Black-Owned
Business #17: Savannah
It was
not until I left Savannah and got in my uber did my November’s Journey get
interesting. After having a drink and connecting with one of the employees at
Savannah’s about my November’s Journey, I decided to call it a night and called
a uber to take me home (I was too tired to take the train home from Flatbush to
Bedstuy). My uber driver (Masud) was a Muslim man maybe in his mid 40’s. While
on the drive home, he picked up another young African-American male, perhaps in
his mid 20’s. He sat in the front of the car, so we did not get a chance to
converse. Moments later, there was another customer that Masud had to pick up.

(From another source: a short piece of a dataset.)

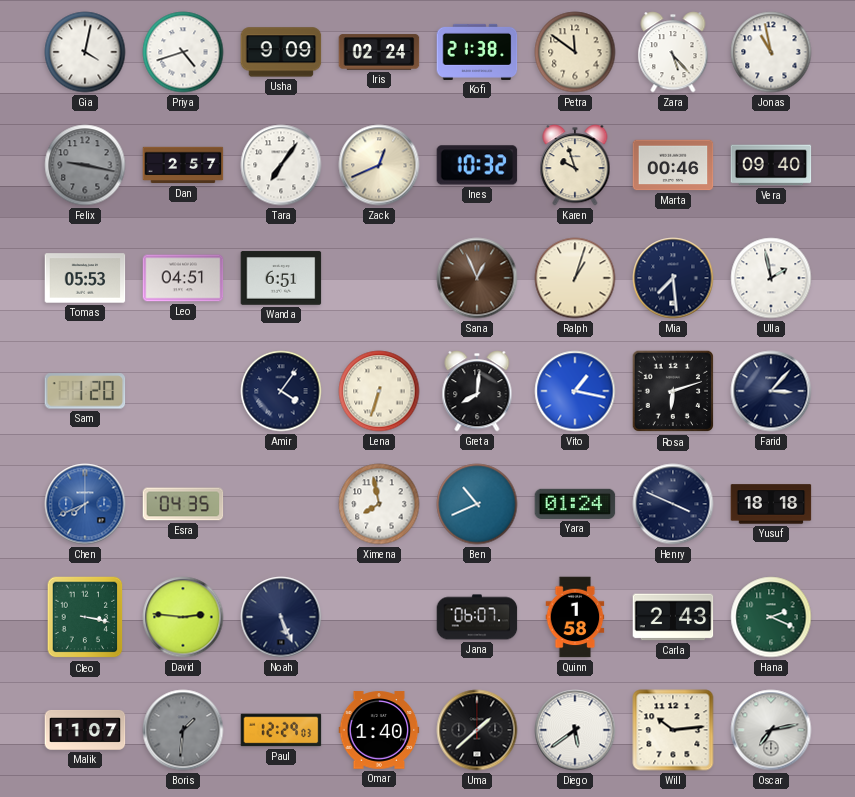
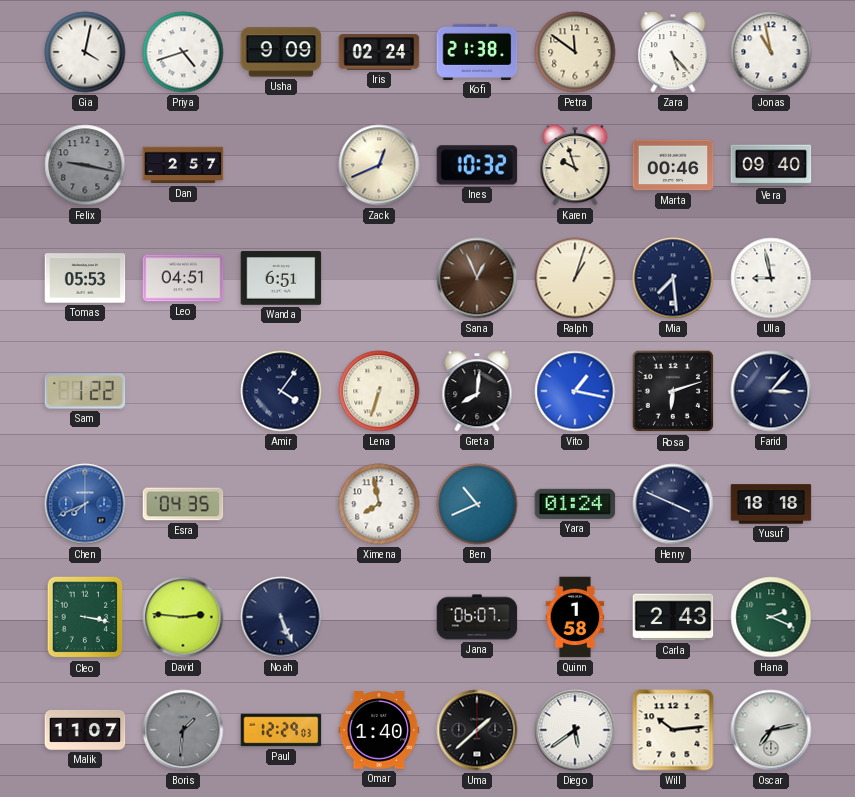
Tara: 7:06 -> none
Ulla: 1:58 -> 8:58
Sam: 1:20 -> 1:22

When we arrived at the destination, Masud called the young lady on speaker
phone, and after hearing her voice, all three of us was convinced she was
White, or so we thought. When she walked out of the building we were all
shocked — she was a Black woman. I reached over and pushed opened the door for
her; she said thank you and hello to all three of us in the car. When Masud
pulled off, I told her how we all thought she was a white woman based on how
her voice sounded. Masud joined in and said he was shocked too. The young lady
replied “Oh, so what if I said (to Masud) you’re from Bangladesh, you’re from
Atlanta (to the young Black man in the front), and you’re from DC (to me). I
forget how Masud responded, but homeboy and I jokingly said we actually were
from Atlanta and DC. While we were slightly laughing, I noticed how aggressive
her tone became towards Masud, and I told her we did not mean any harm by
comparing her voice to a White woman. I asked if she has anything against White
people and she said, of course, don't you? I said: “Absolutely not, why would
I?” She proceeded to tell me about how she looked down on White people because
they lacked the melanin she and all Black people had but more specifically,
because of the treatment Blacks endured from Whites. I instantly felt connected
to her by a deep-seated insecurity we both seemed to have, by her being a Black
woman and me being a Black man. I asked her where she grew up and she told me
Pennsylvania; I thought back to between the ages 5-12 and my experience with
the Fresh Air Fund. For seven consecutive years, I went to an Amish family home
in Lancaster, Pennsylvania, for two weeks in the summer, and while I enjoyed
spending my summers there, I remember running outside during church because all
the Amish children would stare at me because I guess they weren't use to seeing
a little black boy. While my Amish family (The Kings) always consoled and
embrace me, there was an undeniable growing pain in my heart, and for the first
time in my little life, I wished I wasn't Black. I thought of this while she
told me she grew up in the suburbs in Pennsylvania. She aggressively asked me
why do I like White people? I asked why would I hate anyone? “We are all
humans. I do not care if you are White, Black, Asian, it does not matter, we
are all humans at the end of the day.” She continued expressing her discontent
and lack of love or sympathy for White people. I realized I was not angry with
her, but felt sorry for the experiences she must have had as a little Black
girl growing up in the suburbs of Pennsylvania. I stayed quite until she got
out the car and then expressed my feelings to Masud and the other young man. We
all exchanged a few words, and then I noticed we were finally in front of my
house, so I said goodnight and got out the car.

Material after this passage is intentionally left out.